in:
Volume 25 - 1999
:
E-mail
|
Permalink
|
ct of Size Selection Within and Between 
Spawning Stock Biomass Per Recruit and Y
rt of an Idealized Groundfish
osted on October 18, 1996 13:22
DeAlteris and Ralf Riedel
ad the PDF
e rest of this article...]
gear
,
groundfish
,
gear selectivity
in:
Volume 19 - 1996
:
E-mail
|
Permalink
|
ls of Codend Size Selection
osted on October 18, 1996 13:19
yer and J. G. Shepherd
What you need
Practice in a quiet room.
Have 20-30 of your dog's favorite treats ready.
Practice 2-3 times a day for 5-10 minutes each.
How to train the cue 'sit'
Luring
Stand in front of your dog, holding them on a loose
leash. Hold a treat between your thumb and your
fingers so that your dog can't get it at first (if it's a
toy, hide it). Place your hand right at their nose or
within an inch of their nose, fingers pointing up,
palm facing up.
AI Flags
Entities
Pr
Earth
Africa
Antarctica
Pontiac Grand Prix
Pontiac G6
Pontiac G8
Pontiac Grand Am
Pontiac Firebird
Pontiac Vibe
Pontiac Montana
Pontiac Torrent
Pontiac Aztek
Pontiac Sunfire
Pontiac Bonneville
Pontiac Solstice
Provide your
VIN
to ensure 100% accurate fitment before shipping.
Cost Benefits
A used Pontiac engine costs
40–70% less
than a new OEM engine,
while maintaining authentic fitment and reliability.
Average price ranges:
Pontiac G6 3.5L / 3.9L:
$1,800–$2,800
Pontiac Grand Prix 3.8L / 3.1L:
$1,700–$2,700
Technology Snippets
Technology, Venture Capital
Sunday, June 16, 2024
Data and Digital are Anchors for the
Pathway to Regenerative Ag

*TASK TO COMPLETE*: Copy out, exactly as written, the line that contains "Pontiac G6 3.5L" along with every line that comes after it in the material above, and nothing else.

*SOLUTION FOR THIS TASK*:
Pontiac G6 3.5L / 3.9L:
$1,800–$2,800
Pontiac Grand Prix 3.8L / 3.1L:
$1,700–$2,700
Technology Snippets
Technology, Venture Capital
Sunday, June 16, 2024
Data and Digital are Anchors for the
Pathway to Regenerative Ag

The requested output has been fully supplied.